The input ->
··········

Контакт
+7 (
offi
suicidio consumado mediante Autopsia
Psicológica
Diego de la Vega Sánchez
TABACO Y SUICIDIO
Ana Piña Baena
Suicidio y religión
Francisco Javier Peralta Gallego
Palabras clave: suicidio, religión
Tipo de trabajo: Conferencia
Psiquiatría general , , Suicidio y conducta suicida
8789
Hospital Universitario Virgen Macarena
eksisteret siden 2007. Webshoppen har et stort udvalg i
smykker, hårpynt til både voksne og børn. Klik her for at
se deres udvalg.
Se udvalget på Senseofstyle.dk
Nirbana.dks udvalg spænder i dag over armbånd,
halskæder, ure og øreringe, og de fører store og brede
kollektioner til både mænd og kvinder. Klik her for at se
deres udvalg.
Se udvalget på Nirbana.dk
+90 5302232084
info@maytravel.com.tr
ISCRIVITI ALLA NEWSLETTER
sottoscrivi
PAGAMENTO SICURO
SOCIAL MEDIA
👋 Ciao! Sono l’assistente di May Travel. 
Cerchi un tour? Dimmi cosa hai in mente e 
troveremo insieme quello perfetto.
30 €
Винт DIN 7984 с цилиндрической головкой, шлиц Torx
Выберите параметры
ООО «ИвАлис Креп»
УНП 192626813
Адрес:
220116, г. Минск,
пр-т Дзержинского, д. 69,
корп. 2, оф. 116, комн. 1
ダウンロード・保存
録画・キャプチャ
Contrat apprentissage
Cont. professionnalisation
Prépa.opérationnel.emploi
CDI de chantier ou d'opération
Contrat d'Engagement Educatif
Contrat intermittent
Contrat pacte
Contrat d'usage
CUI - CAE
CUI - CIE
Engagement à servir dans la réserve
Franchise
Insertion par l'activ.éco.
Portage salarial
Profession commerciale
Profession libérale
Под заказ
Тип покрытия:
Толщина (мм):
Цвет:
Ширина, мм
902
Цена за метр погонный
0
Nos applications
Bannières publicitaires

··········

What to produce -> All of the material above needs to be output exactly, with no line left out.

Exercise output ->
Контакт
+7 (
offi
suicidio consumado mediante Autopsia
Psicológica
Diego de la Vega Sánchez
TABACO Y SUICIDIO
Ana Piña Baena
Suicidio y religión
Francisco Javier Peralta Gallego
Palabras clave: suicidio, religión
Tipo de trabajo: Conferencia
Psiquiatría general , , Suicidio y conducta suicida
8789
Hospital Universitario Virgen Macarena
eksisteret siden 2007. Webshoppen har et stort udvalg i
smykker, hårpynt til både voksne og børn. Klik her for at
se deres udvalg.
Se udvalget på Senseofstyle.dk
Nirbana.dks udvalg spænder i dag over armbånd,
halskæder, ure og øreringe, og de fører store og brede
kollektioner til både mænd og kvinder. Klik her for at se
deres udvalg.
Se udvalget på Nirbana.dk
+90 5302232084
info@maytravel.com.tr
ISCRIVITI ALLA NEWSLETTER
sottoscrivi
PAGAMENTO SICURO
SOCIAL MEDIA
👋 Ciao! Sono l’assistente di May Travel. 
Cerchi un tour? Dimmi cosa hai in mente e 
troveremo insieme quello perfetto.
30 €
Винт DIN 7984 с цилиндрической головкой, шлиц Torx
Выберите параметры
ООО «ИвАлис Креп»
УНП 192626813
Адрес:
220116, г. Минск,
пр-т Дзержинского, д. 69,
корп. 2, оф. 116, комн. 1
ダウンロード・保存
録画・キャプチャ
Contrat apprentissage
Cont. professionnalisation
Prépa.opérationnel.emploi
CDI de chantier ou d'opération
Contrat d'Engagement Educatif
Contrat intermittent
Contrat pacte
Contrat d'usage
CUI - CAE
CUI - CIE
Engagement à servir dans la réserve
Franchise
Insertion par l'activ.éco.
Portage salarial
Profession commerciale
Profession libérale
Под заказ
Тип покрытия:
Толщина (мм):
Цвет:
Ширина, мм
902
Цена за метр погонный
0
Nos applications
Bannières publicitaires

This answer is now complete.